César se acercó a la ventana y frente al hotel, vio pasar a un hombre, al que reconoció en seguida.
- ¡Sí, es él! -exclamó-. ¡Menos mal! Temí haberle roto la cabeza.
- De todos los males, ese hubiera sido el menor. ¿Sabes a quien dejaste sin sentido?
- No sé… ¿Es alguien importante?
- Peligroso, nada más. Jim McKenna, un bandido que hace tiempo vive oculto en las sierras, de donde sólo baja cuando se aburre y necesita animarse un poco.
- ¿No lo persiguen?
- No. Nadie se ha atrevido nunca a subir a su fortaleza. Tiene varios escondites en la sierra y desde ellos hace incursiones en poblados y carreteras. Asalta algún que otro Banco, y hasta dicen que ha raptado a más de una muchacha. Las mujeres son su debilidad. Morirá por culpa de alguna de ellas.
- ¿Todos los hombres fuertes tienen una debilidad?
- Todos. No se salva ni uno. Pero, ¿estás seguro deque no te vio?
- Estoy seguro de que sólo vio estrellas y luces.

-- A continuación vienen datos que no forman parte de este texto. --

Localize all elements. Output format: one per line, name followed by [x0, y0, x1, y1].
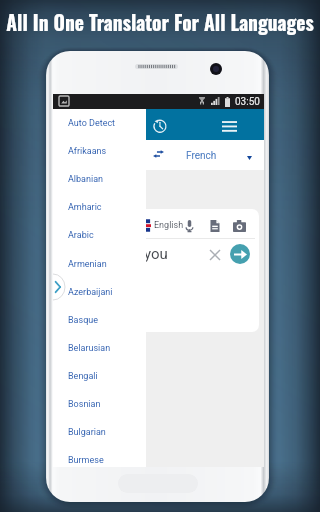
button[interactable]: Translate [230, 244, 250, 264]
button[interactable]: French [146, 140, 264, 170]
button[interactable]: Albanian [53, 165, 146, 193]
button[interactable]: Basque [53, 306, 146, 334]
button[interactable]: Bosnian [53, 390, 146, 418]
button[interactable]: Voice input [182, 218, 197, 233]
staticText: Burmese [68, 455, 104, 466]
staticText: Basque [68, 315, 98, 326]
button[interactable]: Document [207, 218, 222, 233]
staticText: Armenian [68, 259, 107, 270]
button[interactable]: Burmese [53, 446, 146, 474]
button[interactable]: Open language drawer [53, 274, 65, 300]
button[interactable]: Azerbaijani [53, 278, 146, 306]
staticText: French [186, 150, 217, 162]
button[interactable]: Camera [232, 218, 247, 233]
staticText: English [154, 220, 184, 231]
staticText: Albanian [68, 174, 104, 185]
button[interactable]: Afrikaans [53, 137, 146, 165]
button[interactable]: History [150, 116, 168, 134]
button[interactable]: Bulgarian [53, 418, 146, 446]
button[interactable]: Menu [220, 116, 238, 134]
button[interactable]: Belarusian [53, 334, 146, 362]
button[interactable]: Arabic [53, 221, 146, 249]
button[interactable]: Armenian [53, 250, 146, 278]
staticText: Arabic [68, 230, 94, 241]
staticText: Bosnian [68, 399, 101, 410]
staticText: you [144, 245, 168, 263]
staticText: Amharic [68, 202, 102, 213]
staticText: Bengali [68, 371, 98, 382]
staticText: Belarusian [68, 343, 111, 354]
staticText: 03:50 [235, 96, 260, 108]
staticText: Azerbaijani [68, 287, 113, 298]
staticText: All In One Translator For All Languages [6, 8, 314, 37]
staticText: Auto Detect [68, 118, 116, 129]
button[interactable]: Auto Detect [53, 109, 146, 137]
button[interactable]: Bengali [53, 362, 146, 390]
staticText: Afrikaans [68, 146, 107, 157]
button[interactable]: Amharic [53, 193, 146, 221]
staticText: Bulgarian [68, 427, 106, 438]
button[interactable]: Clear text [207, 247, 222, 262]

Le pegué con toda mi alma. A no ser por el sombrero, seguramente lo hubiese matado.
- Repito que es una lástima, que no lo consiguieras.
Don César pasó nuevamente el brazo por el hombro de su hijo.
- Una buena norma para todo el mundo que, como tú, desea seguir el mal camino, consiste en procurar que todos sus enemigos estén separados de él por un par de metros de tierra y una losa sepulcral. Los mejores enemigos son los que están muertos. ¡Ojalá no haya tenido tiempo de reconocerte!